Residents of the devastated Libyan city of Derna searched for their missing relatives on Wednesday, as rescue workers called for more body bags after catastrophic floods claimed the lives of thousands and swept many into the sea.
The floods caused by Storm Daniel obliterated vast areas of the city overlooking the Mediterranean Sea and overwhelmed the usual dry riverbed. This resulted in the collapse of dams and multi-story buildings that housed sleeping families.
Officials estimate the number of missing persons to be around ten thousand, while the United Nations Office for the Coordination of Humanitarian Affairs (OCHA) stated that the number is no less than five thousand.
Oussama Al-Husadi (52), a driver, has been searching for his wife and five children since the disaster struck. With tears in his eyes, he told Reuters, “I walked on foot to look for them… I went to all the hospitals and schools, but luck was not on my side.”

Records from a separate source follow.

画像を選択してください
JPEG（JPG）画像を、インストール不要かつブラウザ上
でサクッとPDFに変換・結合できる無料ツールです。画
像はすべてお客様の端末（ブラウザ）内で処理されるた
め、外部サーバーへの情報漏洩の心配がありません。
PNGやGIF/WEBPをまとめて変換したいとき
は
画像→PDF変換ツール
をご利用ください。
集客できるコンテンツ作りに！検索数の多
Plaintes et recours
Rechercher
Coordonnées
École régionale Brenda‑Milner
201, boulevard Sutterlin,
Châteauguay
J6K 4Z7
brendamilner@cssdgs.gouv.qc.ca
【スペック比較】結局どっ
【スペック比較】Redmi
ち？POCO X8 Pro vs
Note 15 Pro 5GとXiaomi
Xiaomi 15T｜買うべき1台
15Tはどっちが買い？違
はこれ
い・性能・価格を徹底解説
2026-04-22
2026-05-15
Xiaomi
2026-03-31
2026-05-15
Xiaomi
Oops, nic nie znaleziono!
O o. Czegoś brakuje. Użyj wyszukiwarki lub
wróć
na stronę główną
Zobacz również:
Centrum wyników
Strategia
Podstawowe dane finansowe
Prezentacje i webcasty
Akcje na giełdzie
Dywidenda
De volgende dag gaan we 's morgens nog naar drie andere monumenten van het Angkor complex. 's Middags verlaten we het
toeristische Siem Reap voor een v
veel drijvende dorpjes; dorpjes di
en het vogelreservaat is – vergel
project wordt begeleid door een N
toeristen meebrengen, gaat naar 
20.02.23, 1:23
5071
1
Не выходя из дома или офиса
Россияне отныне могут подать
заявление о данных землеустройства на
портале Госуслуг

Al-Husadi, who was working the night of the storm, called his wife’s phone number again, and it was still turned off. He added, “At least 50 members of my extended family are either missing or dead.”
Children’s clothes, toys, furniture, shoes, and other belongings were scattered on the beach due to the floods.
Mud covered the streets, where uprooted trees and hundreds of wrecked cars, many of which had overturned or ended up on their roofs, blocked the way. A car was wedged on the second-floor balcony of a collapsed building.
Engineer Mohamed Mohsen Boujemila (41) said, “I survived with my wife, but I lost my sister. My sister lives in the city center, where most of the destruction occurred. We found the bodies of her husband and son, and we buried them.”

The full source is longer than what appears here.